Nur dem Sonderfall in der Gemeinde Niederzier, die einen Großteil der Steigerung der Kreisumlage in diesem Jahr finanziert, ist es zu verdanken, dass die negativen Auswirkungen für die anderen Kommunen nicht noch drastischer ausfallen.

Wir alle tragen Verantwortung gegenüber den Menschen im Kreis und den Kommunen und stehen zunehmend vor dem Problem, dass wir durch weitere kostenintensive Aufgaben und allgemein steigende Kosten dieser Verantwortung nicht mehr vollends gerecht werden können.
Daher begrüßen wir ausdrücklich den Antrag der SPD zur Einhaltung des Konnexitätsprinzips durch die Landesregierung und einer deckenden Kostenübernahme durch den Bund.
Dabei haben die Fraktionen, deren Mitglieder den Parteien angehören, welche die Landes- und die Bundesregierung tragen, eine besondere Verantwortung.
Hier, meine Damen und Herren, müssen Sie über Ihre kommunalpolitischen Vereinigungen intervenieren – und nicht nur dann, wenn es um den Erhalt der eigenen prozentualen Vertretung in diesem Hause geht.

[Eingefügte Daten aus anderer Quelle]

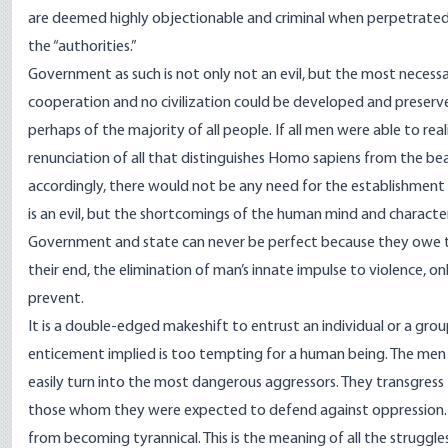
are deemed highly objectionable and criminal when perpetrate
the “authorities.”
Government as such is not only not an evil, but the most necessary
cooperation and no civilization could be developed and preserve
perhaps of the majority of all people. If all men were able to rea
renunciation of all that distinguishes Homo sapiens from the beas
accordingly, there would not be any need for the establishment 
is an evil, but the shortcomings of the human mind and character
Government and state can never be perfect because they owe th
their end, the elimination of man’s innate impulse to violence, on
prevent.
It is a double-edged makeshift to entrust an individual or a group
enticement implied is too tempting for a human being. The men
easily turn into the most dangerous aggressors. They transgress
those whom they were expected to defend against oppression. T
from becoming tyrannical. This is the meaning of all the struggles 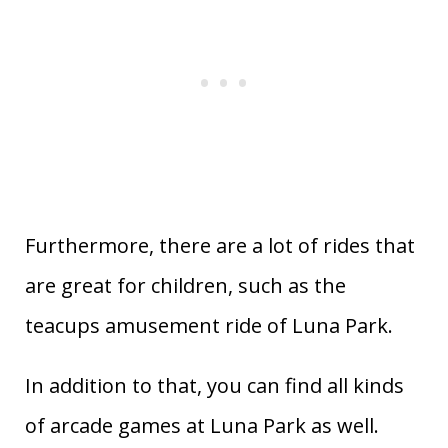
Furthermore, there are a lot of rides that
are great for children, such as the
teacups amusement ride of Luna Park.
In addition to that, you can find all kinds
of arcade games at Luna Park as well.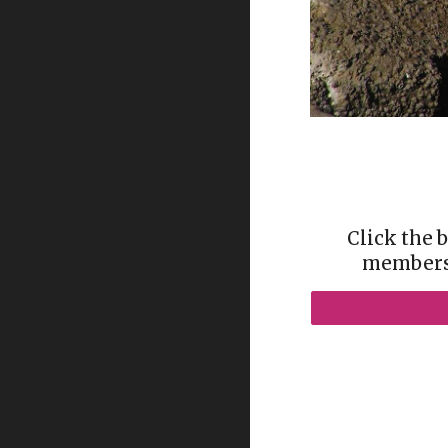
Click the 
membersh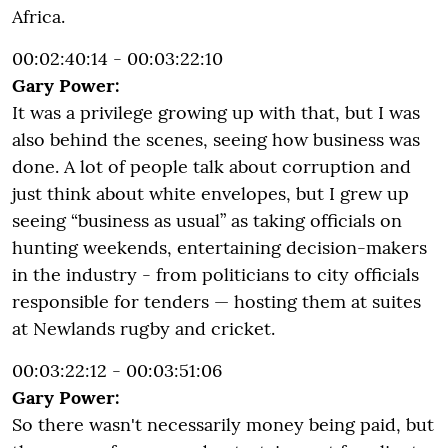
Africa.
00:02:40:14 - 00:03:22:10
Gary Power:
It was a privilege growing up with that, but I was
also behind the scenes, seeing how business was
done. A lot of people talk about corruption and
just think about white envelopes, but I grew up
seeing “business as usual” as taking officials on
hunting weekends, entertaining decision-makers
in the industry - from politicians to city officials
responsible for tenders — hosting them at suites
at Newlands rugby and cricket.
00:03:22:12 - 00:03:51:06
Gary Power:
So there wasn't necessarily money being paid, but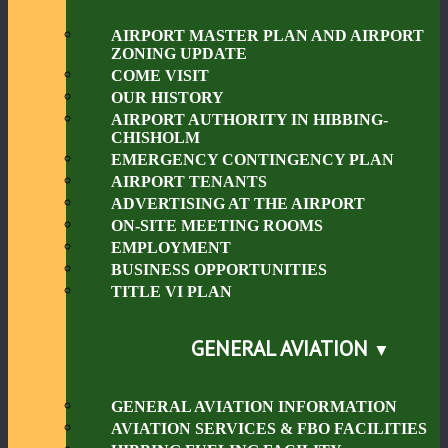
AIRPORT MASTER PLAN AND AIRPORT
ZONING UPDATE
COME VISIT
OUR HISTORY
AIRPORT AUTHORITY IN HIBBING-
CHISHOLM
EMERGENCY CONTINGENCY PLAN
AIRPORT TENANTS
ADVERTISING AT THE AIRPORT
ON-SITE MEETING ROOMS
EMPLOYMENT
BUSINESS OPPORTUNITIES
TITLE VI PLAN
GENERAL AVIATION
GENERAL AVIATION INFORMATION
AVIATION SERVICES & FBO FACILITIES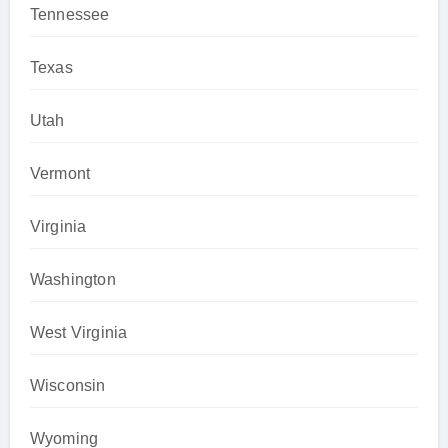
Tennessee
Texas
Utah
Vermont
Virginia
Washington
West Virginia
Wisconsin
Wyoming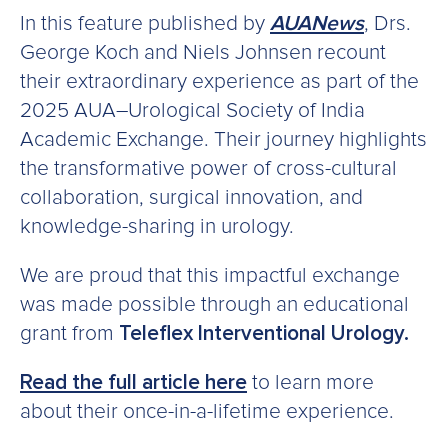
In this feature published b
y
AUANews
, Drs.
George Koch and Niels Johnsen recount
their extraordinary experience as part of the
2025 AUA–Urological Society of India
Academic Exchange. Their journey highlights
the transformative power of cross-cultural
collaboration, surgical innovation, and
knowledge-sharing in urology.
We are proud that this impactful exchange
was made possible through an educational
grant from
Teleflex Interventional Urology
.
Read the full article here
to learn more
about their once-in-a-lifetime experience.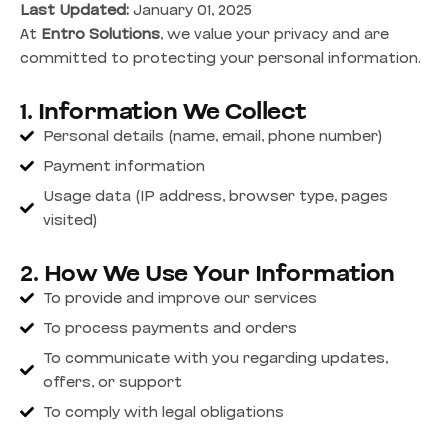
Last Updated:
January 01, 2025
At
Entro Solutions
, we value your privacy and are
committed to protecting your personal information.
1. Information We Collect
Personal details (name, email, phone number)
Payment information
Usage data (IP address, browser type, pages
visited)
2. How We Use Your Information
To provide and improve our services
To process payments and orders
To communicate with you regarding updates,
offers, or support
To comply with legal obligations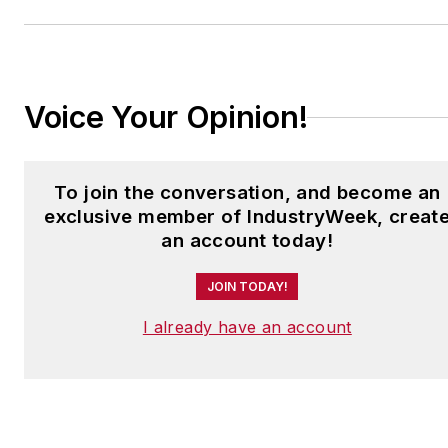
to
jjusko@industryweek.com
.
Voice Your Opinion!
To join the conversation, and become an
exclusive member of IndustryWeek, creat
an account today!
JOIN TODAY!
I already have an account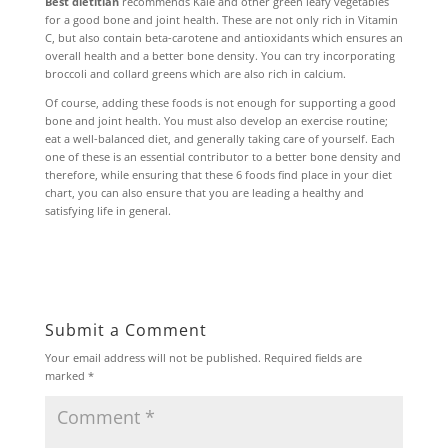
Best dietitian
recommends Kale and other green leafy vegetables
for a good bone and joint health. These are not only rich in Vitamin
C, but also contain beta-carotene and antioxidants which ensures an
overall health and a better bone density. You can try incorporating
broccoli and collard greens which are also rich in calcium.
Of course, adding these foods is not enough for supporting a good
bone and joint health. You must also develop an exercise routine;
eat a well-balanced diet, and generally taking care of yourself. Each
one of these is an essential contributor to a better bone density and
therefore, while ensuring that these 6 foods find place in your diet
chart, you can also ensure that you are leading a healthy and
satisfying life in general.
Submit a Comment
Your email address will not be published.
Required fields are
marked
*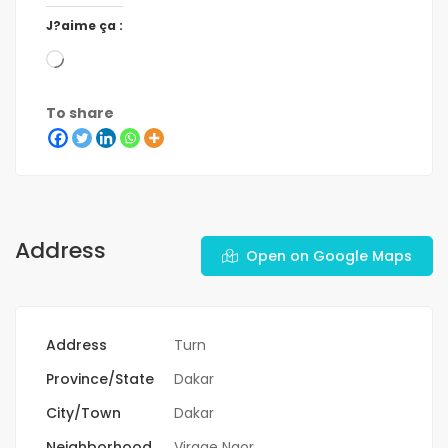
J?aime ça :
To share
Address
Open on Google Maps
Address
Turn
Province/State
Dakar
City/Town
Dakar
Neighborhood
Virage Ngor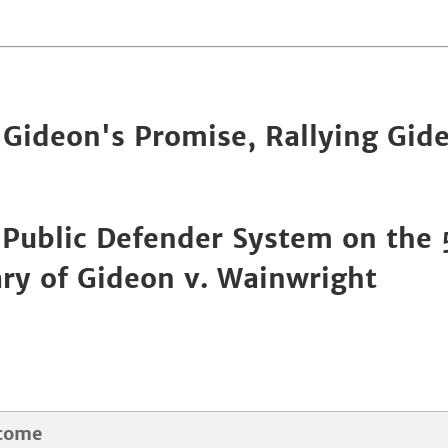
Gideon's Promise, Rallying Gid
 Public Defender System on the
ry of Gideon v. Wainwright
come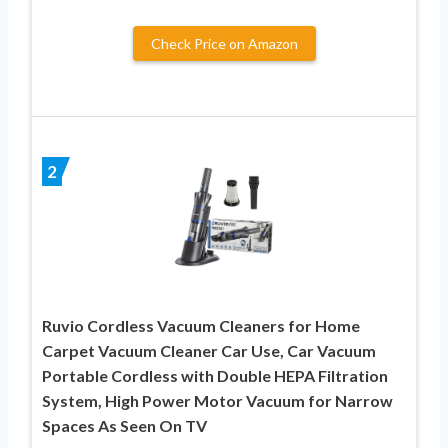
Check Price on Amazon
2
Ruvio Cordless Vacuum Cleaners for Home
Carpet Vacuum Cleaner Car Use, Car Vacuum
Portable Cordless with Double HEPA Filtration
System, High Power Motor Vacuum for Narrow
Spaces As Seen On TV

Aufgrund der vorgenannten Kritikpunkten lehnen wir die Haushaltssatzung 2016 und den Haushaltsplan 2016 ab!

Im Übrigen halten wir die Einwendungen der kreisangehörigen Kommunen für berechtigt.

Wir stehen damit an der Seite der Bürgermeister und Räte der Gemeinden und Städte des Kreises Düren, die ja aus den uns allen bekannten guten Gründen nicht bereit sind, das Einvernehmen zum vorliegenden Haushalt herzustellen.

Aber lassen Sie mich noch einen Ausblick in die Zukunft und auf den kommenden Haushalt 2017 werfen:

Dieser Haushalt muss zeitlich deutlich früher eingebracht werden!

Mit diesem Haushalt müssen wir es dann auch endlich schaffen, die Kreisumlage so zu senken, dass es sich bei den Kommunen auch in Euro und Cent bemerkbar macht.

Deshalb erheben wir jetzt bereits für den Haushalt 2017 die folgenden Forderungen, die wir rechtzeitig mit entsprechenden Anträgen hinterlegen werden:

Vorsorgliche Kündigung der durch Verträge gebundenen freiwilligen Leistungen,

Personalkonsolidierung / Personalabbau auf der Grundlage eines fundierten Personalentwicklungskonzeptes,

Auflistung der für 2017 vorgesehenen neuen Baumaßnahmen / Investitionen und Umsetzung der Vorgehensweise nach § 14 (2) des Gemeindehaushalts-verordnungsgesetzes,

Einbindung der Bürgerinnen und Bürger in den Prozess, so dass diese zum einen transparent und frühzeitig informiert sind und zum anderen eine Gelegenheit, etwa in Form eines Bürgerhaushaltes, erhalten, Ihre Vorschläge einzubringen.

und „last but not least“ in modifizierter Form, und dann im 5. Anlauf auf eine Zustimmung Ihrerseits hoffend

Einführung einer neuen Beitragsstaffelung für die Betreuung von Kindern in Tageseinrichtungen und in der Tagespflege im Zuständigkeitsbereich des Kreisjugendamtes Düren.